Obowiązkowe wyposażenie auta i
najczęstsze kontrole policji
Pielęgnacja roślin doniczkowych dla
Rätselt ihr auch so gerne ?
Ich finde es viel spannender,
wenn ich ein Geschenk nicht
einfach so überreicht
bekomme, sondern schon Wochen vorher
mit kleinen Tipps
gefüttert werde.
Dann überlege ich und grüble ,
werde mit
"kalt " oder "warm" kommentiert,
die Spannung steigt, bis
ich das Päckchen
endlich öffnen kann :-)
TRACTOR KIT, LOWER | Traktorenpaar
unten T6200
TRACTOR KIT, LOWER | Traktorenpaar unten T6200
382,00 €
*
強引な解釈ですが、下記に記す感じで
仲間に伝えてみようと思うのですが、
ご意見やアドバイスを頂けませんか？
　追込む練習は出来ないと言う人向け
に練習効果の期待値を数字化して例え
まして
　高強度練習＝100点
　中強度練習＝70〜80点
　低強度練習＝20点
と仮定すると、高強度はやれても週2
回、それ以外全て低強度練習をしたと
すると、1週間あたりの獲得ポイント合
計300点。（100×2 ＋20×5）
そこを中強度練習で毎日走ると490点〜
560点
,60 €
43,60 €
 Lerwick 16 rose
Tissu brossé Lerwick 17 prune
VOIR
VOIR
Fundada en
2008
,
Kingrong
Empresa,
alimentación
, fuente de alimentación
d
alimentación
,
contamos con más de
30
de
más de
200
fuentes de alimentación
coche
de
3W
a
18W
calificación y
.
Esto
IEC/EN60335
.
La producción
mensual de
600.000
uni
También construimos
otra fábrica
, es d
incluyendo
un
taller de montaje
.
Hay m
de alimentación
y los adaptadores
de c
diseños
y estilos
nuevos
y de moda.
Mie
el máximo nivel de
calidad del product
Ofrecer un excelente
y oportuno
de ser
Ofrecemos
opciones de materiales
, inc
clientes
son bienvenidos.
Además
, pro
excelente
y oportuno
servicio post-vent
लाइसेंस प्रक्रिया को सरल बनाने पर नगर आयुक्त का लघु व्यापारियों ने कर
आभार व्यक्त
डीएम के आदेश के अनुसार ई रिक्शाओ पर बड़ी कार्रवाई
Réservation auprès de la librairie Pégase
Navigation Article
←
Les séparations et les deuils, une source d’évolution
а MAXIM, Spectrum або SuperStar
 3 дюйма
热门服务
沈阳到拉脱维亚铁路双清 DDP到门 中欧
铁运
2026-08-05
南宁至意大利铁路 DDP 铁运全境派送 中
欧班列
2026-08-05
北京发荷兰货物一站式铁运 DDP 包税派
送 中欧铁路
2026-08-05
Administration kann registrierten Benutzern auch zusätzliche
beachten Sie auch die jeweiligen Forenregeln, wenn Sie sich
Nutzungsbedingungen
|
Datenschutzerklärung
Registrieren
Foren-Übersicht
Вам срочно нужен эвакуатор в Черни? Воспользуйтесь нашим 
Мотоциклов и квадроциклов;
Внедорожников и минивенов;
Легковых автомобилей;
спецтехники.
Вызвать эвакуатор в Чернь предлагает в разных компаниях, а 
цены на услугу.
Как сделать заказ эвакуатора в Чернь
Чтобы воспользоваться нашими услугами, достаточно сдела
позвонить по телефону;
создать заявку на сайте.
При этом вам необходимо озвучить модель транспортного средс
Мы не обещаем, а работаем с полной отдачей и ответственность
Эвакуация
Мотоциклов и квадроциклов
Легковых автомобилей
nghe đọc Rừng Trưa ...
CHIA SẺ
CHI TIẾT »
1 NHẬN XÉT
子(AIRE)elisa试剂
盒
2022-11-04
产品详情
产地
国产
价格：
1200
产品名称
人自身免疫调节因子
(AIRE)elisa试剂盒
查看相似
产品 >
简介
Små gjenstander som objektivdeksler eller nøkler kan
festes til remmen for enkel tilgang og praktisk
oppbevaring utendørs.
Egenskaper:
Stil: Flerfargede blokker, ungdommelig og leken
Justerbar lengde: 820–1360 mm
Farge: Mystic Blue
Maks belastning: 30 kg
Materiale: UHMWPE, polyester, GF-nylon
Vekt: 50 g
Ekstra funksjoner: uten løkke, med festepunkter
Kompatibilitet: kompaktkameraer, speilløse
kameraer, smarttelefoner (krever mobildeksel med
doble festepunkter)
※ ※ ※
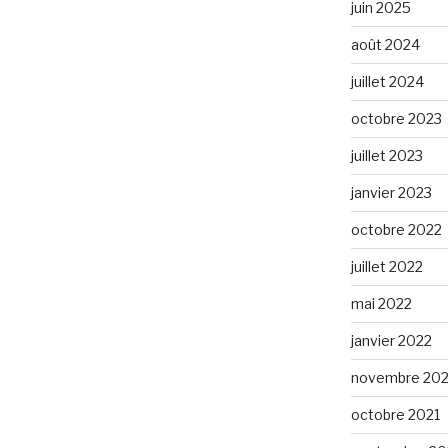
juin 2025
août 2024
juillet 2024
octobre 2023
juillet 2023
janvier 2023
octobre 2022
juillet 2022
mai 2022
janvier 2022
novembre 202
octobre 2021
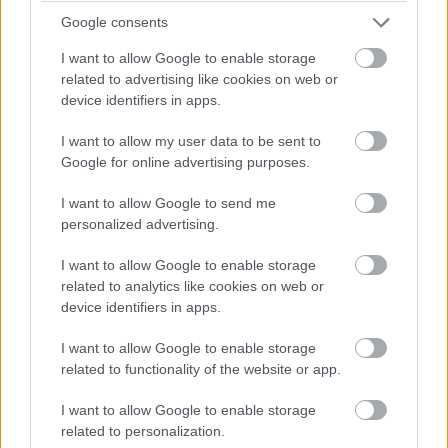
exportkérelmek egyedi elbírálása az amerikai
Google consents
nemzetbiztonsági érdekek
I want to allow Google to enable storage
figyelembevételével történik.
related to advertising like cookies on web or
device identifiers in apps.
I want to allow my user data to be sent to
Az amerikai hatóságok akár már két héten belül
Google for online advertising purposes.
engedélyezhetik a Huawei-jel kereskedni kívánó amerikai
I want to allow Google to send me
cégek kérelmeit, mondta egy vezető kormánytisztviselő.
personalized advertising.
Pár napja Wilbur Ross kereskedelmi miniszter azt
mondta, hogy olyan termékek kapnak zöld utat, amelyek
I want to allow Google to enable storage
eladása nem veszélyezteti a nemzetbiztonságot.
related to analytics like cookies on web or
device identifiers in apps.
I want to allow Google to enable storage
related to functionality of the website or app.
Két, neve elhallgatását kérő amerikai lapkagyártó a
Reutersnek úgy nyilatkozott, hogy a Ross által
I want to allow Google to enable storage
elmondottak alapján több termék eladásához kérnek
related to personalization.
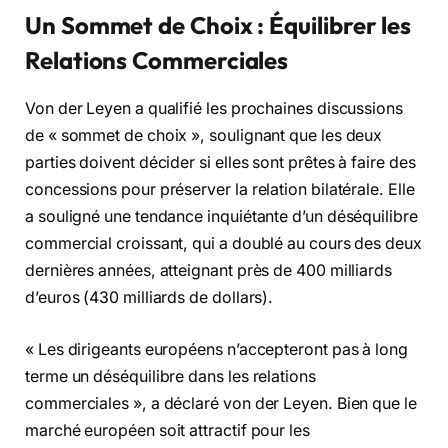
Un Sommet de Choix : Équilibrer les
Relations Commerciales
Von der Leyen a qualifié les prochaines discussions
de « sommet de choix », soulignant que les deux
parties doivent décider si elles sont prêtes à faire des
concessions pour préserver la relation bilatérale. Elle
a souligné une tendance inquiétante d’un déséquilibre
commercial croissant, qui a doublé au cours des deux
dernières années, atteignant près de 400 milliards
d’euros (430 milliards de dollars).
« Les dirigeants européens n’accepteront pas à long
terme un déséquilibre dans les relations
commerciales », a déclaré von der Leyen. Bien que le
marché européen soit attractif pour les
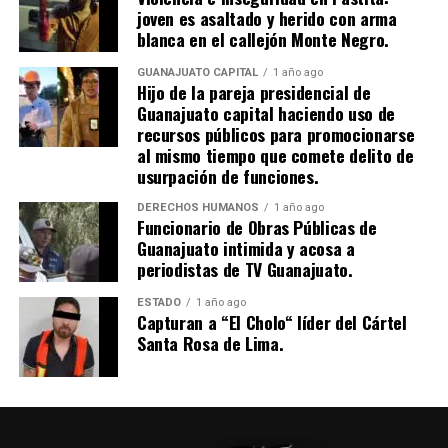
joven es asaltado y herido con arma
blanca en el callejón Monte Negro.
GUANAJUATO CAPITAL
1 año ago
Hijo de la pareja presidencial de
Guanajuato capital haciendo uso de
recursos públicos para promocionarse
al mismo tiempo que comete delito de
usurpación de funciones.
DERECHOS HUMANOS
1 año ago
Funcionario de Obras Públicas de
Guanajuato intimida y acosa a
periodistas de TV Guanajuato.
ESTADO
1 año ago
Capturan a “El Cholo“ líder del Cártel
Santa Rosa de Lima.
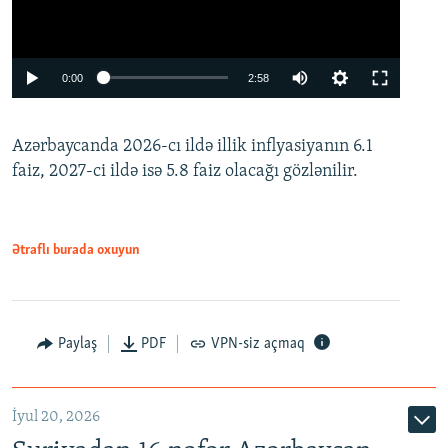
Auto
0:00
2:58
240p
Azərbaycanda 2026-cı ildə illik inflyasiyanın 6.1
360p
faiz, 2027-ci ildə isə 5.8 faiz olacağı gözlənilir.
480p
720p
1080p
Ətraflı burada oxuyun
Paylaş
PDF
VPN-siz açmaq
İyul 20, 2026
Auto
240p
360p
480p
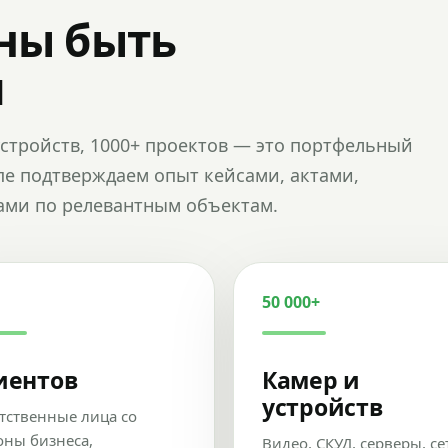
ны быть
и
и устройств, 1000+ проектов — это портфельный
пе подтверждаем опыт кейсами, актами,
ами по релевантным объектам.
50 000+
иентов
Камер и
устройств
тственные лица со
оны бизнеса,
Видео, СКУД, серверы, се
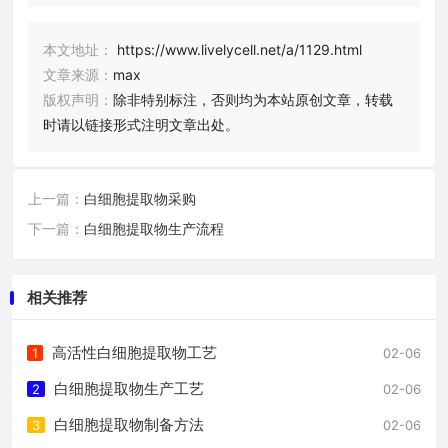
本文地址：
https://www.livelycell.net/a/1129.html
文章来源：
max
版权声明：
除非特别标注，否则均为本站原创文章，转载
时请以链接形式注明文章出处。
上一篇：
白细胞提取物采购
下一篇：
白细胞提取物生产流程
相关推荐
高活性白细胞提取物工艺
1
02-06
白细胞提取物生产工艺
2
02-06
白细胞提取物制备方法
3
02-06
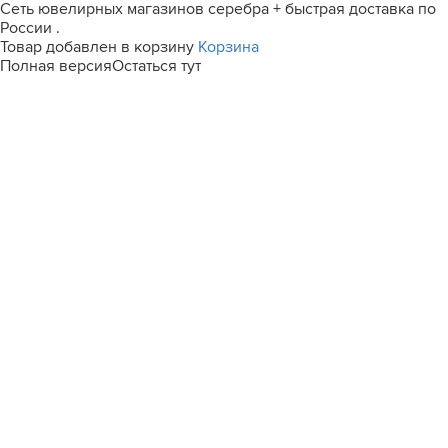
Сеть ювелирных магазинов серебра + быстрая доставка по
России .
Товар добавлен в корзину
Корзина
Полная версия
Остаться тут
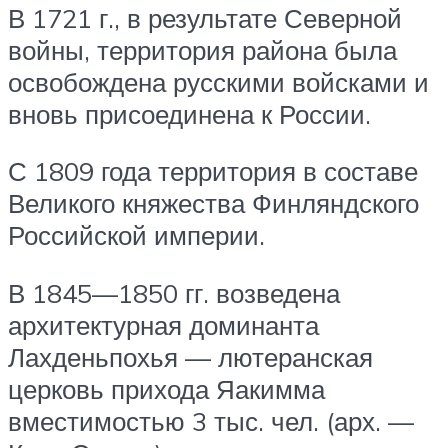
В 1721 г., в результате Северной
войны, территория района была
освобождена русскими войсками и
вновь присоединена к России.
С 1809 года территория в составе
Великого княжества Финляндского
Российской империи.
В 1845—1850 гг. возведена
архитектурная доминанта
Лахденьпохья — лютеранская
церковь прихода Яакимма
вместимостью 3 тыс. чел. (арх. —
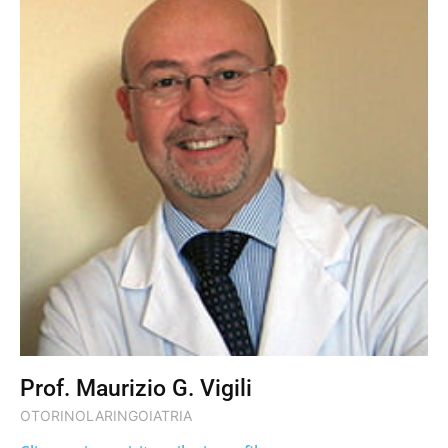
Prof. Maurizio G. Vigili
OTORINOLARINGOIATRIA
※ ※ ※
Task objective: Show every line of the listing containing the string "advertising" by copying it.

Task solution:
related to advertising like cookies on web or
Google for online advertising purposes.
personalized advertising.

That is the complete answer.